[Supplied data — start]
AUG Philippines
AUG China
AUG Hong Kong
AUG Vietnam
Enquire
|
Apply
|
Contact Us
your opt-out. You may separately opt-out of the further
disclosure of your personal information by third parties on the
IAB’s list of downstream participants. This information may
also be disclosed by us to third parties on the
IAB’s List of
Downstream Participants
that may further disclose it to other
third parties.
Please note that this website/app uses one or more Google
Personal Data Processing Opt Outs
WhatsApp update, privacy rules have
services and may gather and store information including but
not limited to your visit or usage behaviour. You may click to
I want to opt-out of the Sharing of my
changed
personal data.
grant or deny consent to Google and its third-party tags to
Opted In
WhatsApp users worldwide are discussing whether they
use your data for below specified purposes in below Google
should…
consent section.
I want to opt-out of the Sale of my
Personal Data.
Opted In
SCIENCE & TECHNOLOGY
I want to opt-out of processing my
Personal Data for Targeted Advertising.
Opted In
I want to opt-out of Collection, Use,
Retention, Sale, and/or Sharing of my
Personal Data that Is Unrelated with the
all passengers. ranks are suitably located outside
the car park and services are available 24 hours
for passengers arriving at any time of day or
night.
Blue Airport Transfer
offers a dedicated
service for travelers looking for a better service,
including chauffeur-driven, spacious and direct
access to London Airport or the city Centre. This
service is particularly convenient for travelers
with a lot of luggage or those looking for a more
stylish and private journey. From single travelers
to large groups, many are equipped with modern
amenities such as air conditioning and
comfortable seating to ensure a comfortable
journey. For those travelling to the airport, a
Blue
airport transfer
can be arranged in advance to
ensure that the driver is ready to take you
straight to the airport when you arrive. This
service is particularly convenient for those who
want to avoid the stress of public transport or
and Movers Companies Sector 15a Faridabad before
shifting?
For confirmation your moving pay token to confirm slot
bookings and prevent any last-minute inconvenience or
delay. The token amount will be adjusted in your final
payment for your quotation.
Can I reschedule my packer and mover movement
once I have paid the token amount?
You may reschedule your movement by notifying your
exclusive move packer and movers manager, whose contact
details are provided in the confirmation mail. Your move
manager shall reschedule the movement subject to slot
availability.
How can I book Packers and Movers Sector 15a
[Supplied data — finish]
Return a word-for-word copy of the lines above from the one holding "offers a dedicated" through the one holding "stylish and private", with both of them included and nothing besides.

offers a dedicated
service for travelers looking for a better service,
including chauffeur-driven, spacious and direct
access to London Airport or the city Centre. This
service is particularly convenient for travelers
with a lot of luggage or those looking for a more
stylish and private journey. From single travelers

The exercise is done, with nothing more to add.